WASHINGTON — Representative Pramila Jayapal (WA-07), chair of the Congressional Progressive Caucus, responded to an announcement from the Federal Reserve that interest rates would be raised 0.75 percent:

“With the Federal Reserve’s pace of monetary tightening now the fastest in decades, I have serious concerns that President Biden’s promise to ‘grow the economy from the bottom up and the middle out’ is now at risk. We are all concerned about the impact of inflation and rising costs, but today’s decision to raise interest rates will do nothing to address their primary causes. Chairman Powell himself has rightly pointed out that these are in fact related to the pandemic, supply-chain disruptions, and the war in Ukraine — that supply constraints, not excess demand, are responsible for persistent inflation.

“By hiking interest rates to deliberately slow the economy, the Fed could cause hardship to millions of Americans by unnecessarily increasing joblessness, while failing to significantly reduce the price of essential goods and services.
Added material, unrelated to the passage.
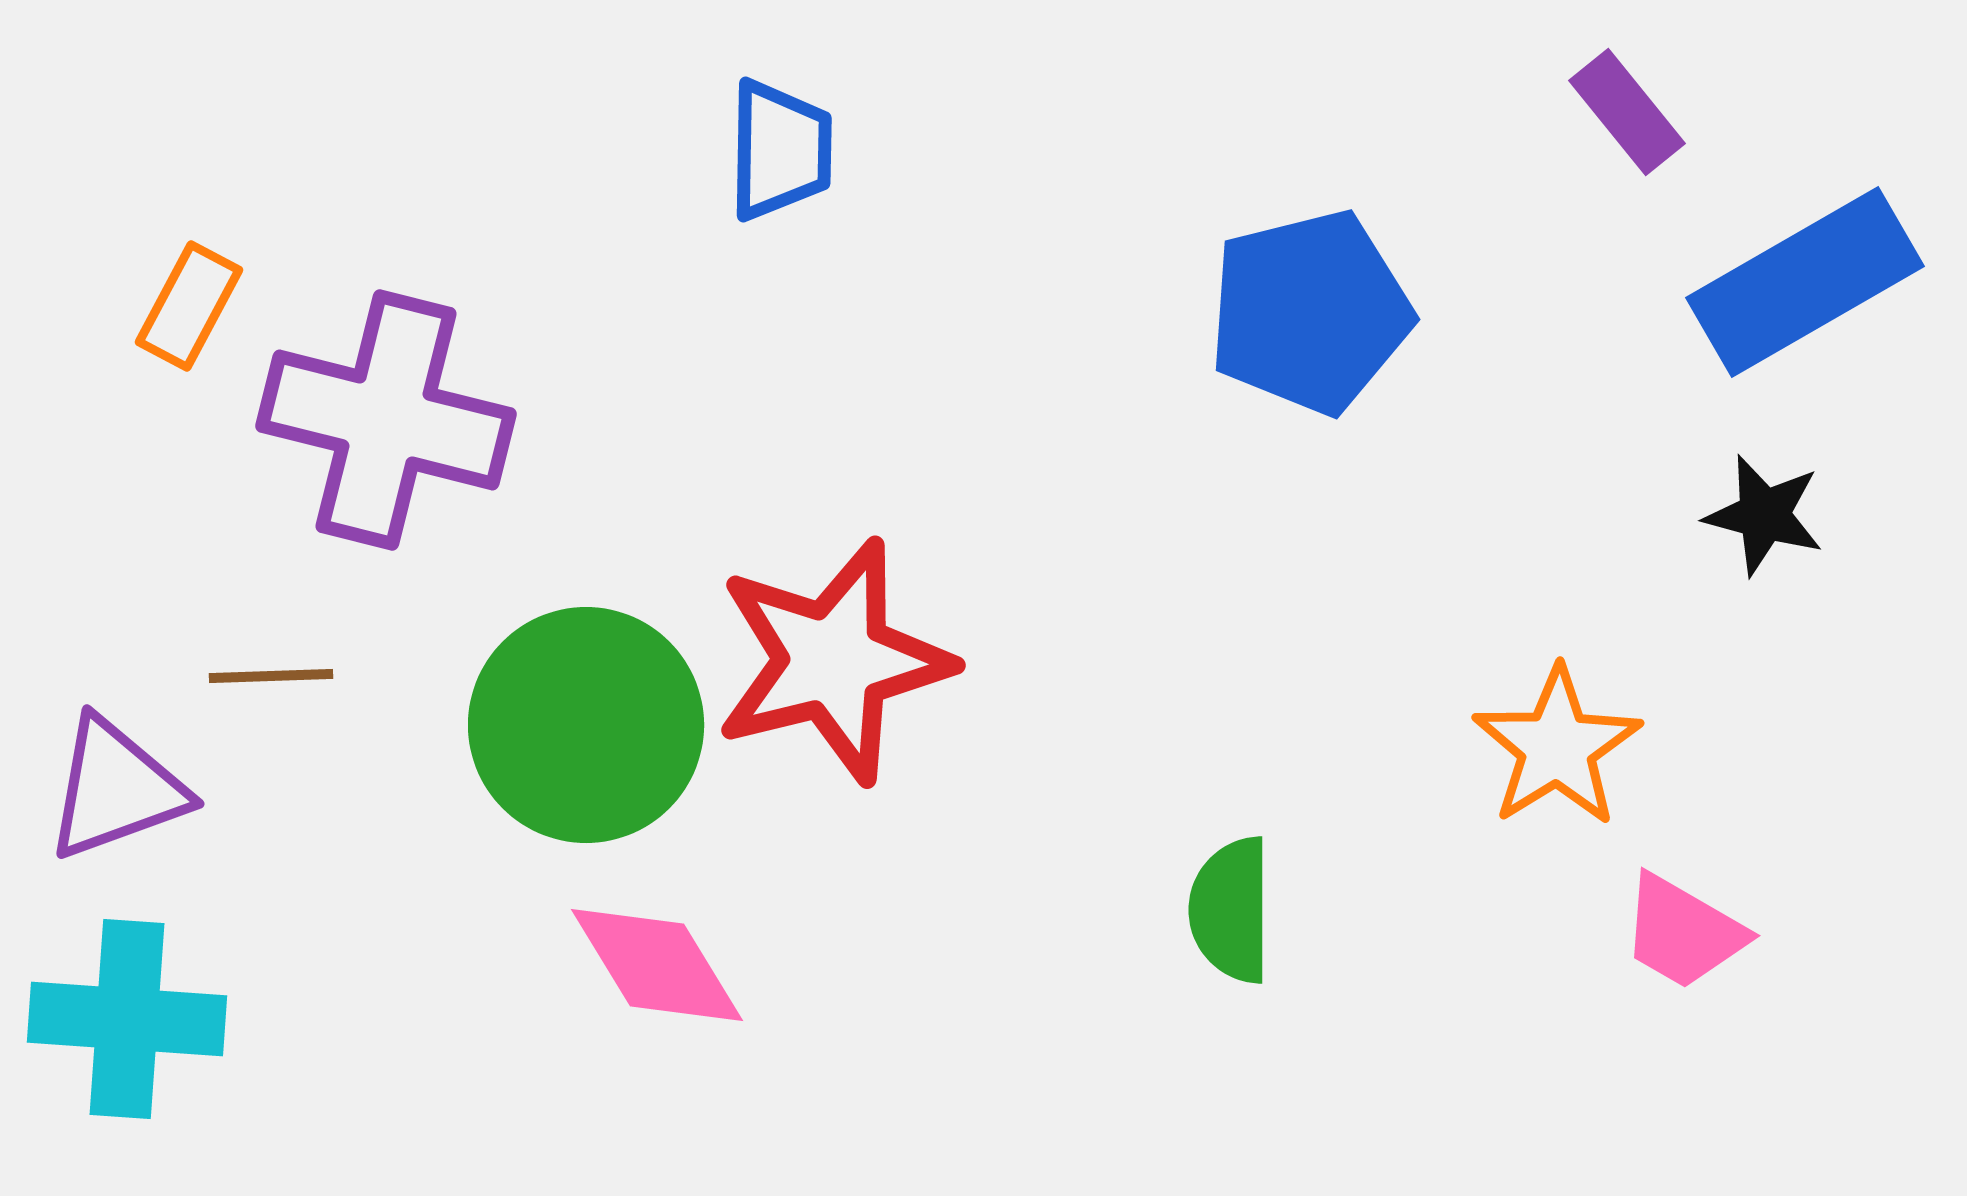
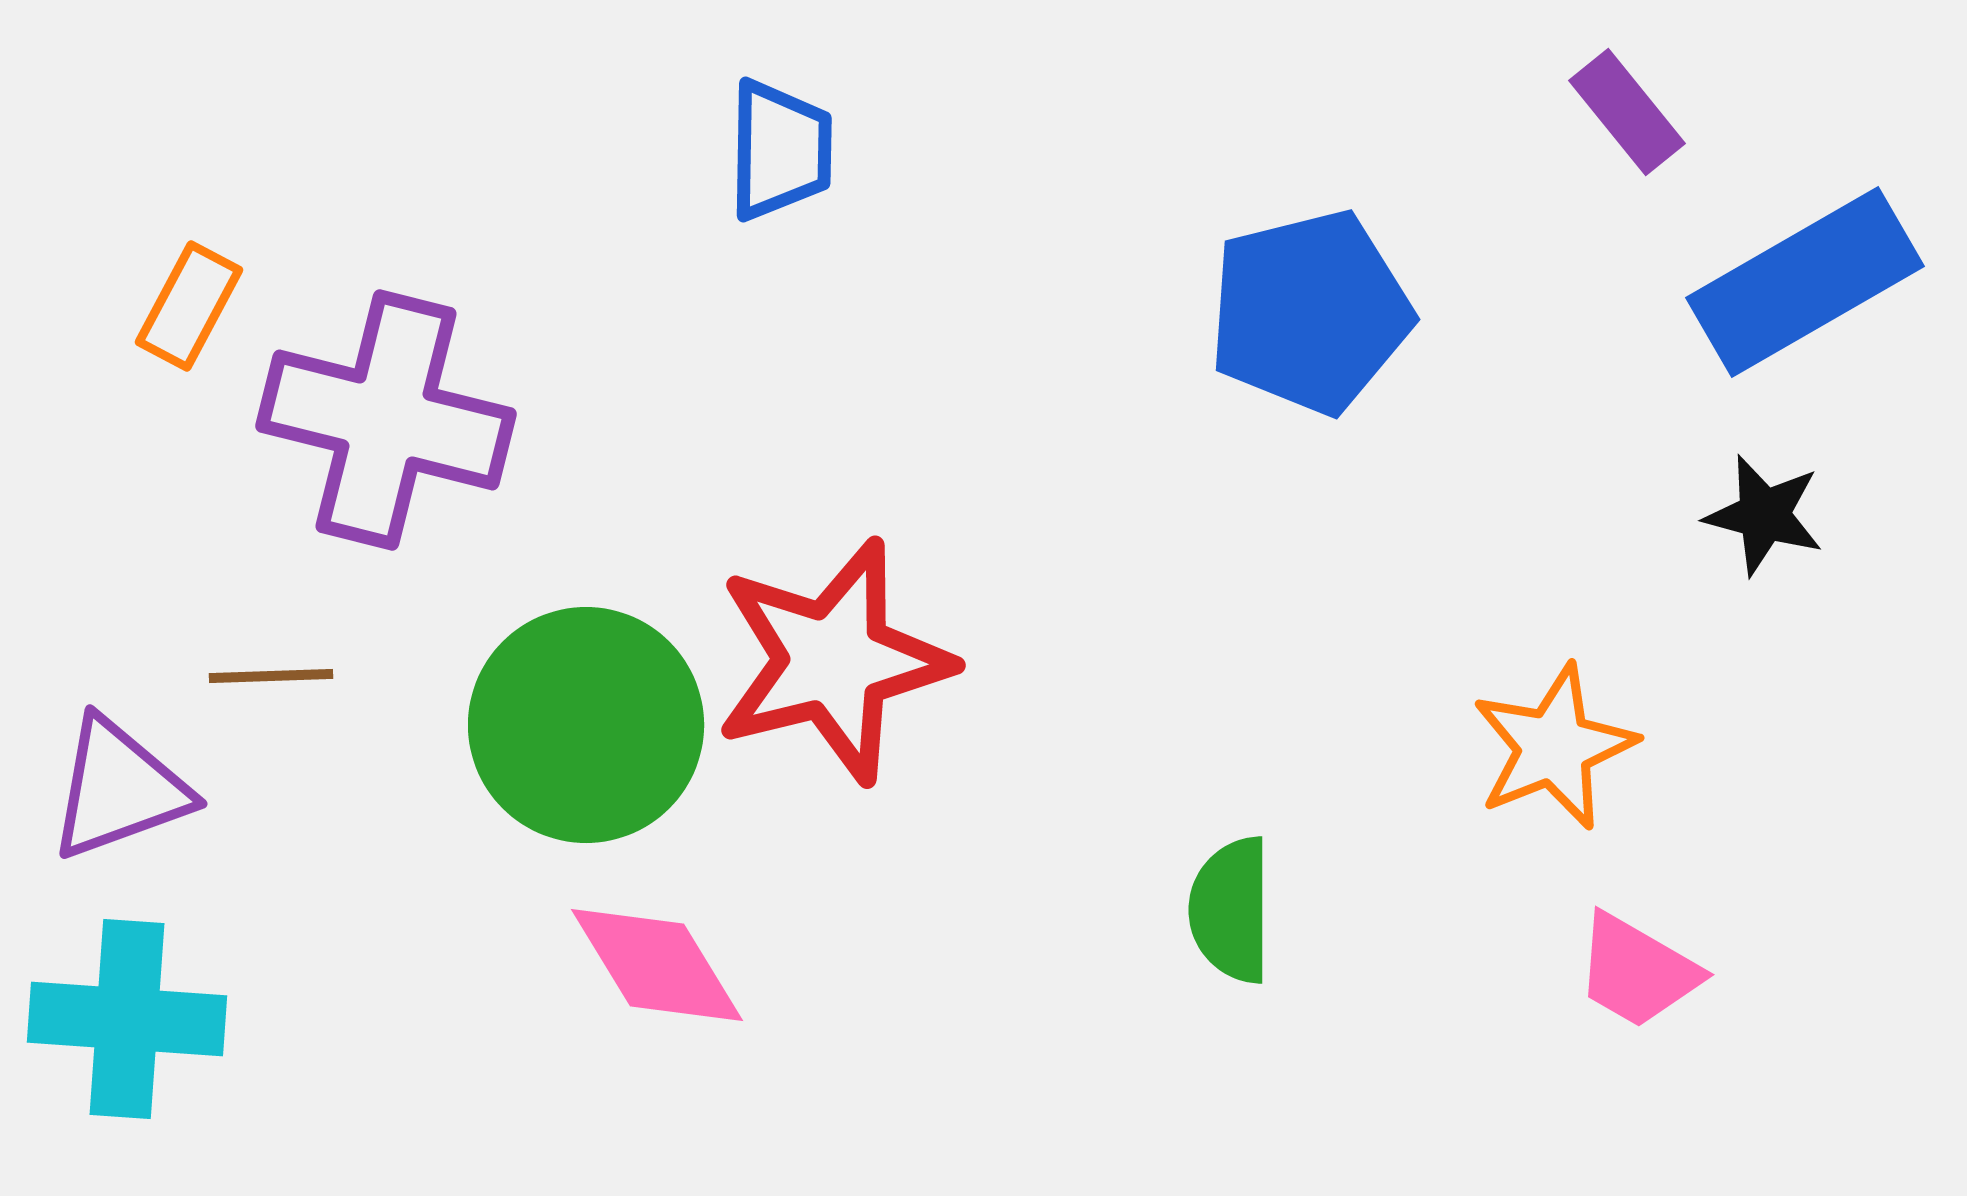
orange star: moved 3 px left; rotated 10 degrees clockwise
purple triangle: moved 3 px right
pink trapezoid: moved 46 px left, 39 px down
These rate hikes also threaten to deter companies from making the investments needed to expand the economy’s productive capacity. At a time when the Biden administration has been working to reach full employment — creating nearly 9 million jobs and decreasing unemployment to among its lowest levels in 50 years — raising interest rates risks reversing that trend, and could force employers to lay off employees who just got back to work, or slow hiring altogether. Just as the burden of high costs is not borne equally, so is the impact of interest rate hikes. Full employment allows for much-needed income gains, particularly within the bottom spectrum of wage earners — and during high unemployment, disadvantaged, lower-paid, and Black and Latino workers are disproportionately harmed. 

“As Congressional Democrats work to lower drug prices and health care premiums for Americans, I urge the Federal Reserve to exercise the utmost caution going forward and resist the urge to further raise interest rates. With wage growth declining in recent months, our country’s lowest-paid, most vulnerable workers have endured too much already to be sacrificed in pursuit of severe rate hikes that have far too often triggered recessions.”